I wish Tawie well, and hope they can continue the work on the old Trustix code. The very existence of the GPL is what allows me to make that statement.

Sun's financial troubles have prompted a lot of people to wonder what will happen to Java, Solaris, and StarOffice/OpenOffice.org. The issues of Java inversely reveal GPL's strength through the proprietary nature of Sun's licensed Java and Solaris. In the unlikely event Sun does go away, what does happen to these applications and platforms for which Sun owns the rights?

If Microsoft were to suddenly go bankrupt (calm down, we're in that hypothetical universe again) next week, the future of Windows development would most assuredly be in danger, until someone stepped up to buy the license for the Windows code away from an ailing Microsoft. With proprietary licenses, money almost always has to change hands to get the rights.

Stepping back into our reality, the chances of Microsoft going under are about as remote as me growing a full head of hair (which, oddly enough, I do have in that alternate universe). But I was just illustrating a point here.

What's even worse, and has happened in this little reality we call home, is when licenses for software are bought by larger, more powerful competitors and the bought software is stripped of its useful parts and merged into the larger company's offerings or--even worse--quietly shelved away for "research" and never seen again.

To me, the idea that licenses can be abused like this just causes a slow burn. But the broad use of these tactics reveals one reason Microsoft and other proprietary companies are reacting so strongly to Linux: they can't buy it and make it go away.

GPL'd software is not a magic pill that will ensure that software will live forever. A license grants freedom, but not neccessarily life. OpenOffice.org, the open-source development bed for Sun's StarOffice, will clearly live on in some fashion.

But the sheer magnitude of OpenOffice.org's codebase means that without some kind of corporate backing, the project's development may slow down significantly as once-sponsored developers shift their work on OpenOffice.org from full-time to part-time status.

This thought is rather unsettling: do the more complex open-source projects have to have some source of funding to be successful? It depends on your definition of success.

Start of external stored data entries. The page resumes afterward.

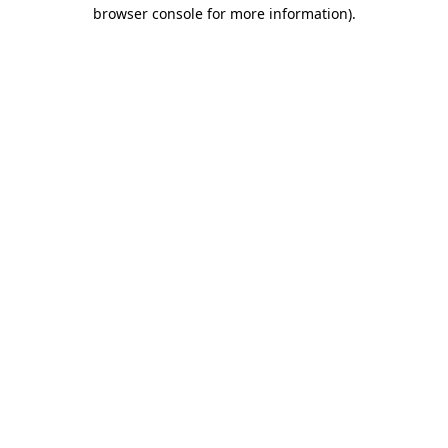
browser console for more information).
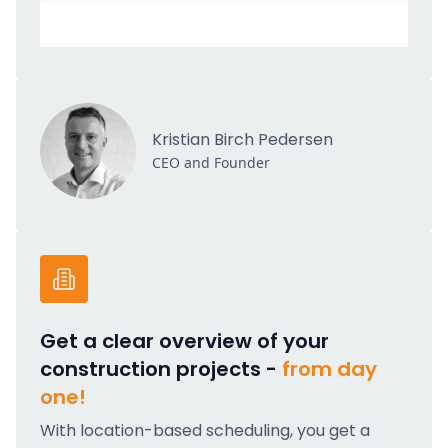
Kristian Birch Pedersen
CEO and Founder
Get a clear overview of your
construction projects -
from day
one!
With location-based scheduling, you get a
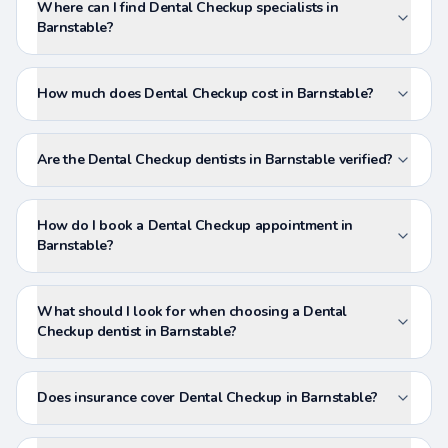
Where can I find Dental Checkup specialists in
Barnstable?
How much does Dental Checkup cost in Barnstable?
Are the Dental Checkup dentists in Barnstable verified?
How do I book a Dental Checkup appointment in
Barnstable?
What should I look for when choosing a Dental
Checkup dentist in Barnstable?
Does insurance cover Dental Checkup in Barnstable?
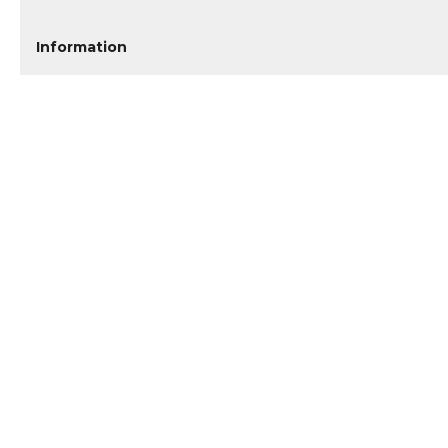
Information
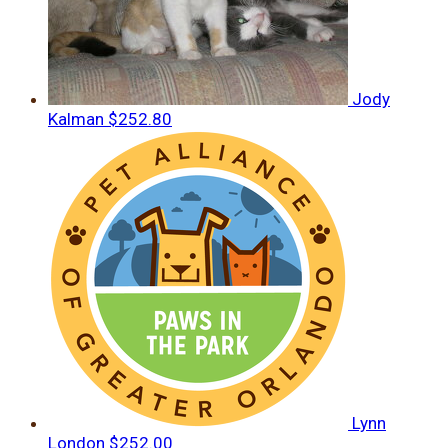
Jody
Kalman
$252.80
Lynn
London
$252.00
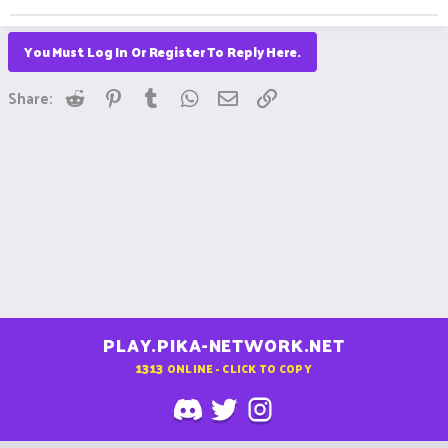
You Must Log In Or Register To Reply Here.
Reddit
Pinterest
Tumblr
WhatsApp
Email
Link
Share:
PLAY.PIKA-NETWORK.NET
1313
ONLINE - CLICK TO COPY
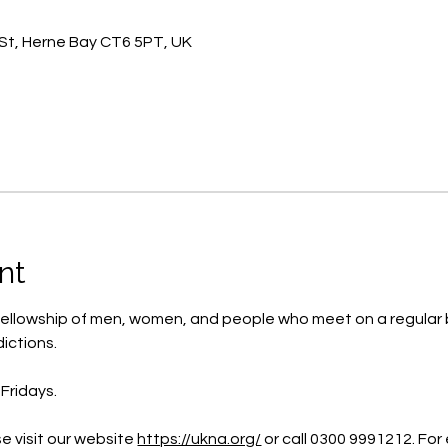
St, Herne Bay CT6 5PT, UK
nt
ellowship of men, women, and people who meet on a regular b
ictions.
Fridays.
e visit our website 
https://ukna.org/
or call 0300 9991212. For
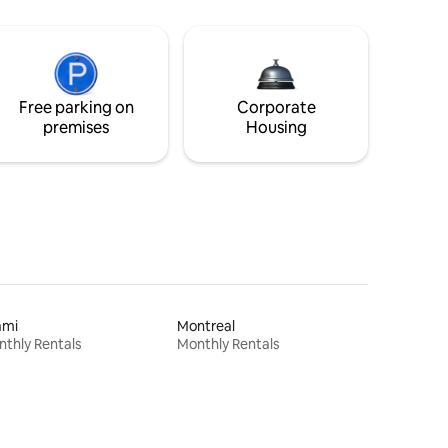
Free parking on
Corporate
premises
Housing
ami
Montreal
thly Rentals
Monthly Rentals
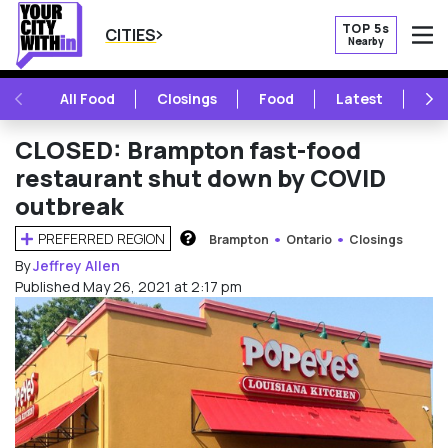
TOP 5s
CITIES
Nearby
O
PREVIOUS
NE
All Food
Closings
Food
Latest
Vie
CLOSED: Brampton fast-food
restaurant shut down by COVID
outbreak
PREFERRED REGION
Brampton
Ontario
Closings
HOW DOES THIS WORK?
By
Jeffrey Allen
Published May 26, 2021 at 2:17 pm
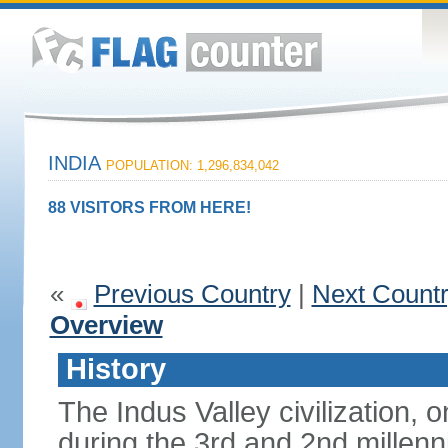
INDIA
POPULATION: 1,296,834,042
88 VISITORS FROM HERE!
«
Previous Country
|
Next Count
Overview
History
The Indus Valley civilization, o
during the 3rd and 2nd millenn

If you mean "a darn good, solid piece of software" as a definition, then no, funding is not needed. There is way too much talent out there that can pitch in and build great software on their own time.

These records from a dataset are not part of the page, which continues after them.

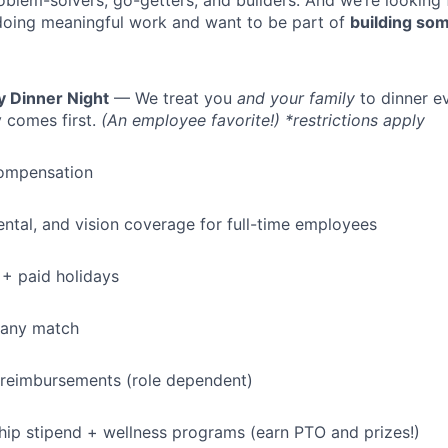
oblem-solvers, go-getters, and builders. And we’re looking
doing meaningful work and want to be part of
building som
y Dinner Night
— We treat you
and your family
to dinner e
 comes first.
(An employee favorite!) *restrictions apply
ompensation
dental, and vision coverage for full-time employees
+ paid holidays
pany match
 reimbursements (role dependent)
p stipend + wellness programs (earn PTO and prizes!)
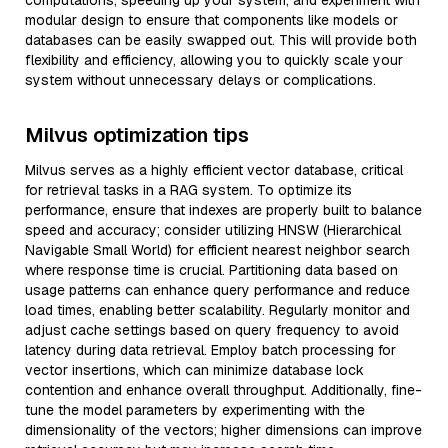
computations, speeding up your system, and experiment with
modular design to ensure that components like models or
databases can be easily swapped out. This will provide both
flexibility and efficiency, allowing you to quickly scale your
system without unnecessary delays or complications.
Milvus optimization tips
Milvus serves as a highly efficient vector database, critical
for retrieval tasks in a RAG system. To optimize its
performance, ensure that indexes are properly built to balance
speed and accuracy; consider utilizing HNSW (Hierarchical
Navigable Small World) for efficient nearest neighbor search
where response time is crucial. Partitioning data based on
usage patterns can enhance query performance and reduce
load times, enabling better scalability. Regularly monitor and
adjust cache settings based on query frequency to avoid
latency during data retrieval. Employ batch processing for
vector insertions, which can minimize database lock
contention and enhance overall throughput. Additionally, fine-
tune the model parameters by experimenting with the
dimensionality of the vectors; higher dimensions can improve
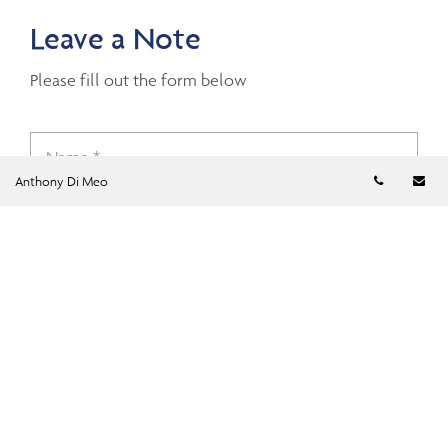
Leave a Note
Please fill out the form below
Telephon
Em
Anthony Di Meo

If you mean "a darn good, solid piece of software that is competitive with other product offerings, including commercial," then the case could be strongly made that some sort of funding for such projects is vital for them to be successful.

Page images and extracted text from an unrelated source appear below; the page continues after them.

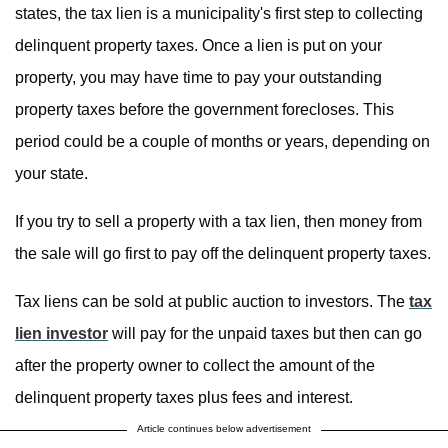
states, the tax lien is a municipality's first step to collecting
delinquent property taxes. Once a lien is put on your
property, you may have time to pay your outstanding
property taxes before the government forecloses. This
period could be a couple of months or years, depending on
your state.
If you try to sell a property with a tax lien, then money from
the sale will go first to pay off the delinquent property taxes.
Tax liens can be sold at public auction to investors. The
tax
lien investor
will pay for the unpaid taxes but then can go
after the property owner to collect the amount of the
delinquent property taxes plus fees and interest.
Article continues below advertisement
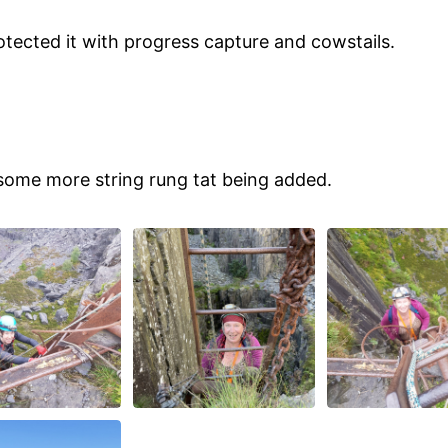
otected it with progress capture and cowstails.
h some more string rung tat being added.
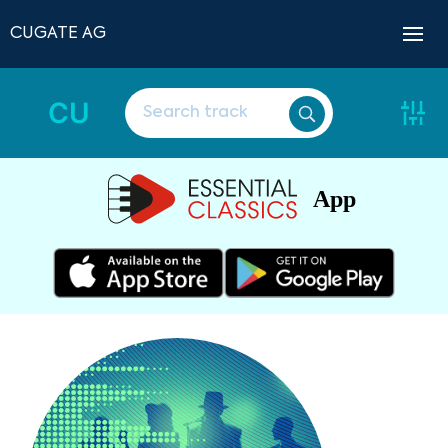
CUGATE AG
CU
App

Looking at the most successful applications that are on the tightest development cycles would seem to bear this out. GNOME has funded developers from Red Hat and Ximian/Novell. KDE has similar assistance from SUSE/UnitedLinux. OpenOffice.org has Sun. Developers need to get paid to actively participate on big projects.

Clearly this is not a blanket statement. The success of The GIMP alone smacks this line of reasoning in the head pretty hard. And not all the good developers on the projects I mentioned are getting paid by the projects' patrons. But looking at trends and not absolutes, I believe the majority of successful and popular open-source products do benefit from corporate involvement.

The question is are these benefits so strong that they form a real dependency on such funding?

If Sun stops assisting the development of OpenOffice.org, we will see the answer to this question played out. Eric Raymond's earlier column on the demise of Sun may have been a bit alarmist, but he had a point that I think should be expanded to include all open-source and free software projects.

The GPL ensures that a project can live after a fiscal or development crisis. But a little advanced planning is needed to ensure that a project will live on.

If a project is being funded heavily by one or a few patrons, its members should honestly ask themselves what happens if the patron takes their money elsewhere? A few good backup plans will make sure the project continues no matter what hardships befall it.